Initialisation of noise-regularised neural networks
Date
2021-12
Authors
Journal Title
Journal ISSN
Volume Title
Publisher
Stellenbosch : Stellenbosch University
Abstract
ENGLISH ABSTRACT: Recently, proper initialisation and stochastic regularisation techniques have
greatly improved the performance and ease of training of neural networks.
Some research has gone into how the magnitude of the initial weights impact
optimisation, while others have focused on how initialisation affects signal
propagation. In terms of noise regularisation, dropout has allowed networks
to train relatively quickly and reduced overfitting. Much research has gone
towards understanding why dropout improves the generalisation of networks.

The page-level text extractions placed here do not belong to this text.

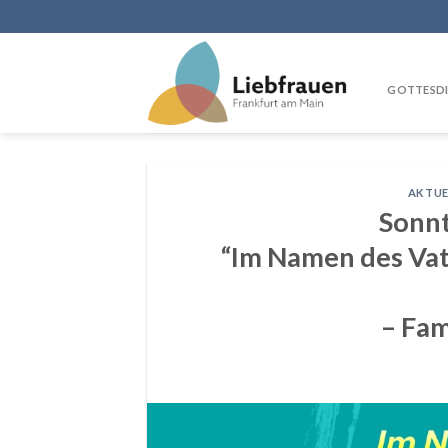
Skip
to
content
GOTTESDI
AKTUE
Sonnt
“Im Namen des Vat
– Fam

Two major theories are (i) that it prevents neurons from becoming too dependent
on the output of other neurons and (ii) that dropout leads a network to
optimise a smoother loss landscape.
Despite this, our theoretical understanding of the interaction between regularisation
and initialisation is sparse. Thus, the aim of this work was to
broaden our knowledge of how initialisation and stochastic regularisation interact
and what impact this has on network training and performance. Because
rectifier activation functions are widely used, we extended new network
signal propagation theory to rectifier networks that may use stochastic regularisation.
Our theory predicted a critical initialisation that allows for stable
pre-activation variance signal propagation. However, our theory also indicated
that stochastic regularisation reduces the depth to which correlation information
can propagate in ReLU networks. We validated this theory and showed
that it accurately predicts a boundary across which networks do not train
effectively.
We then extended the investigation by conducting a large-scale randomised
control trial to search for initialisations in a region that conserves input signal
around the critical initialisation in the hopes of finding initialisations that provide advantages to training or generalisation. We compare the critical initialisation
to 10 other initialisation schemes in a trial that consisted of over
12000 networks. We found that initialisations much larger than the critical initialisation
provide extremely poor performance, while network initialisations
close to the critical initialisation provide similar performance. No initialisations
clearly outperformed the critical initialisation. Thus, we recommend it
as a safe default for practitioners.
AFRIKAANSE OPSOMMING: Geen opsomming beskikbaar.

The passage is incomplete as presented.